#### SOURCE INFORMATION
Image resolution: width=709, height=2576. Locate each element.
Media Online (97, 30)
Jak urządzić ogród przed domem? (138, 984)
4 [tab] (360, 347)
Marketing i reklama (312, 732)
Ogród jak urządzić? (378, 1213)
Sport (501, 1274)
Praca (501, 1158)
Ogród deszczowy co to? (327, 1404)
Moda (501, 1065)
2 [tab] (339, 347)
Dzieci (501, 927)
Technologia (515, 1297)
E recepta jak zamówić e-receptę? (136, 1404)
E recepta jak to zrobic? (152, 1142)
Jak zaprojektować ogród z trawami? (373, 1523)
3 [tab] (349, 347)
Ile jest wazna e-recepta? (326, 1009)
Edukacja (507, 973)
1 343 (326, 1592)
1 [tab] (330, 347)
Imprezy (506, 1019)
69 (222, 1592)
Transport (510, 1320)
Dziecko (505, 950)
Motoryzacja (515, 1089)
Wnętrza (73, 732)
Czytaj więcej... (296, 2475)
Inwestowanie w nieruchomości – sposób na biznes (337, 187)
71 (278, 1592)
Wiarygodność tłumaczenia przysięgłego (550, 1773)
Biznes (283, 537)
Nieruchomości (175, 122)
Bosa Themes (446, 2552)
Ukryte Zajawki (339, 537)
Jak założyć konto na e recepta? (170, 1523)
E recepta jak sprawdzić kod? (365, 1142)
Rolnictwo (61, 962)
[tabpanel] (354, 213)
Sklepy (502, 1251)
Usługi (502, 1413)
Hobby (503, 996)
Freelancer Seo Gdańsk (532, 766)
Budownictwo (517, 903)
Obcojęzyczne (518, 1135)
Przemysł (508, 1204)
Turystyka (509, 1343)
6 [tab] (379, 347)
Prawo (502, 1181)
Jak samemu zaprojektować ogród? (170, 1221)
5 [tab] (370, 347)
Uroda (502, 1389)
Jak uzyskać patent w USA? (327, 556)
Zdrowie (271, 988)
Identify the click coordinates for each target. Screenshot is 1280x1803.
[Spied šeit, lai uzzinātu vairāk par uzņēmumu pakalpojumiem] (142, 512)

==

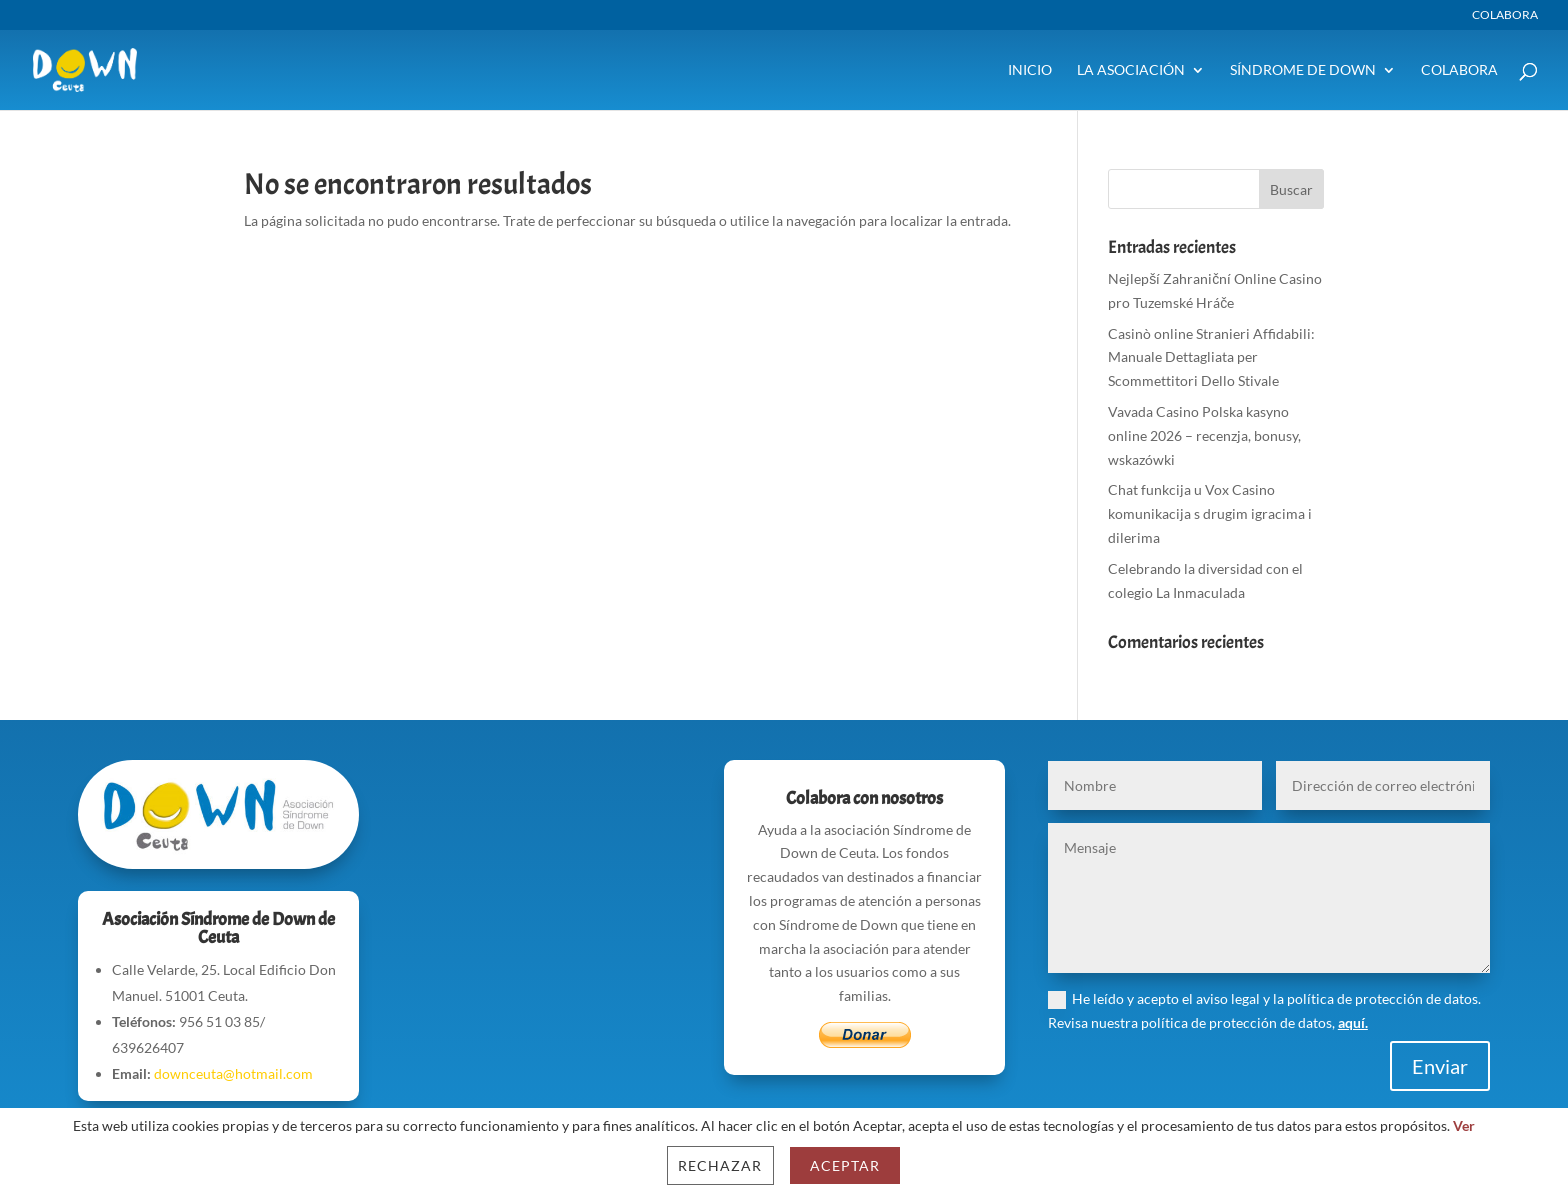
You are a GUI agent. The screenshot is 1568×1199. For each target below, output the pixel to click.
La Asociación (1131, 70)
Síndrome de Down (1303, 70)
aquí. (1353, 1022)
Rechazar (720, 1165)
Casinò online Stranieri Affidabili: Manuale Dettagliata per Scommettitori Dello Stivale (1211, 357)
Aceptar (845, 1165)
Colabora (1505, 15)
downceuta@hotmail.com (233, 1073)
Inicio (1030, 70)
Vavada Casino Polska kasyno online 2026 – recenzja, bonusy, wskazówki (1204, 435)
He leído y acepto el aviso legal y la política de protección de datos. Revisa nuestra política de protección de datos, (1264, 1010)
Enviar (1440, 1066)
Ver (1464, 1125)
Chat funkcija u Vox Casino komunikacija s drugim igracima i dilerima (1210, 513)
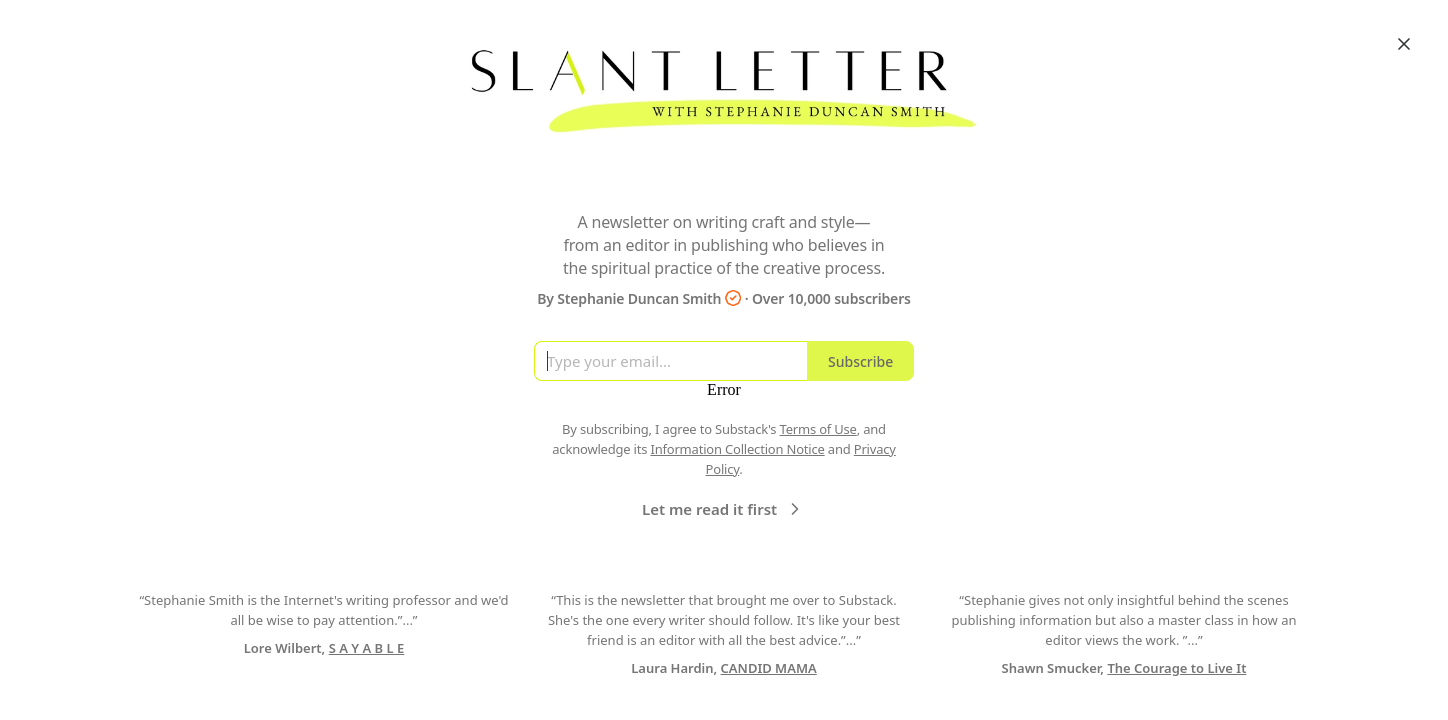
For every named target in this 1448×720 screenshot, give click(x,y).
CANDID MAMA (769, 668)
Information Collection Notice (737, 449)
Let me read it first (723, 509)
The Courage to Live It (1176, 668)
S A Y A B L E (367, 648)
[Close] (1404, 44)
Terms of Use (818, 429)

#### BRIEF
Of all the entries above, repeat only the lines from the line that has "71 (278, 1592)" to the line that has "[Spied šeit, lai", both lines included, exactly.

#### RESULT OF THE TASK
71 (278, 1592)
Wiarygodność tłumaczenia przysięgłego (550, 1773)
Biznes (283, 537)
Nieruchomości (175, 122)
Bosa Themes (446, 2552)
Ukryte Zajawki (339, 537)
Jak założyć konto na e recepta? (170, 1523)
E recepta jak sprawdzić kod? (365, 1142)
Rolnictwo (61, 962)
[tabpanel] (354, 213)
Sklepy (502, 1251)
Usługi (502, 1413)
Hobby (503, 996)
Freelancer Seo Gdańsk (532, 766)
Budownictwo (517, 903)
Obcojęzyczne (518, 1135)
Przemysł (508, 1204)
Turystyka (509, 1343)
6 [tab] (379, 347)
Prawo (502, 1181)
Jak samemu zaprojektować ogród? (170, 1221)
5 [tab] (370, 347)
Uroda (502, 1389)
Jak uzyskać patent w USA? (327, 556)
Zdrowie (271, 988)
Identify the click coordinates for each target. Screenshot is 1280x1803.
[Spied šeit, lai uzzinātu vairāk par uzņēmumu pakalpojumiem] (142, 512)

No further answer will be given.